Now there were some belated party-goers driving down the street. A dirty Land Rover was dragging a chain of strung-together cans behind it. One of the drunken passengers kept firing a shotgun again and again into the sky and shouting: ‘Socialismo o muerte! Venceremos! Viva Fidel!’ Somewhere nearby a car alarm started to wail and some stray cats began to yowl, which the new, centre-right district administration had been battling with for a few months to no avail. He fetched his address book and chose Marta’s number, which he hadn’t called for about seven years. After a long wait he finally heard a ringing tone, and straight after that a soft, female voice.
‘Hello?’
‘Marta?’
‘No, it’s not Marta. Who’s that?’
‘Oh, I’m sorry. This is Joachim. Is Marta there?’
‘I’ll just fetch my mum.’
Finally he heard his sister’s voice.
‘Is that really you?’ she asked. ‘What’s happened?’
‘Nothing. I just wanted to come. For a few weeks. Is there a chance you can put me up?’
Marta did not reply immediately. Only after a few seconds, as if she had to have a good think about it, did she answer in a hushed tone: ‘But yes, of course, come over!’
The snow came like salvation. On the third day after the wet, grey holidays, large flakes of it began to fall on Jesionowa Street, coating the overflowing dustbins, cluttered little gardens and dog messes at the edge of the bald lawns. Joachim was delighted: the whiteness engulfed not just the world of things, but also spread itself like a soft mantle over his skittish, anxious thoughts. Even the places he had missed, and which immediately after his arrival had seemed to him hideous and unrecognisable, now took on a neutral softness thanks to the fluffy white snow. In fact, from the slightly bow-shaped street, built up on either side with angular terraced houses, he’d been unable to reconstruct the old road that passed the pond and led to the woodshed; but once a thick layer of snow was covering them, the ugly, identical houses no longer looked as awful. Even the mechanic’s workshop, which had been erected on the site of the old pond – a heavy concrete lump with a row of dirty glass bricks running under its flat roof – did not offend Joachim’s gaze as painfully now that it was covered by a white hat.

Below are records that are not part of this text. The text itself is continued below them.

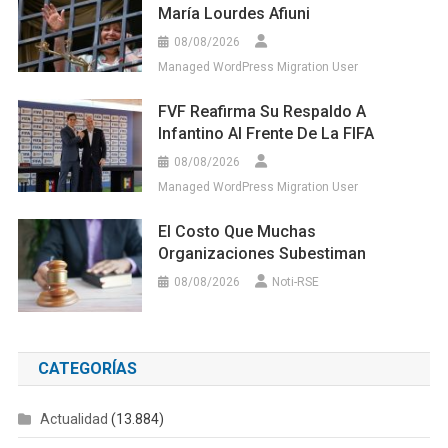
María Lourdes Afiuni
08/08/2026
Managed WordPress Migration User
FVF Reafirma Su Respaldo A
Infantino Al Frente De La FIFA
08/08/2026
Managed WordPress Migration User
El Costo Que Muchas
Organizaciones Subestiman
08/08/2026
Noti-RSE
CATEGORÍAS
Actualidad
(13.884)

It went on snowing for four days. Then, along with a cold, icy wind from the east came a powerful frost. At last it all calmed down and, at a temperature of minus fifteen, the sunlight brought an austere brightness out of the wintry landscape.
Joachim went down to the cellar. Among the empty jars, cardboard boxes, broken furniture and piles of magazines he discovered a pair of old ice-hockey skates. They had probably belonged to Andrzej: his brother had the same shoe size as him. As he was perching on a small stool in the hall polishing the leather – dried stiff by time – Marta came out to him from the kitchen.
‘Are you angry?’ she asked, lighting a cigarette.
‘No, why should I be? But your son-in-law is an awful yob. Fancy sending away the piano tuner the day before Christmas! I’d have paid him, since I ordered him. Couldn’t you have called me down from upstairs?’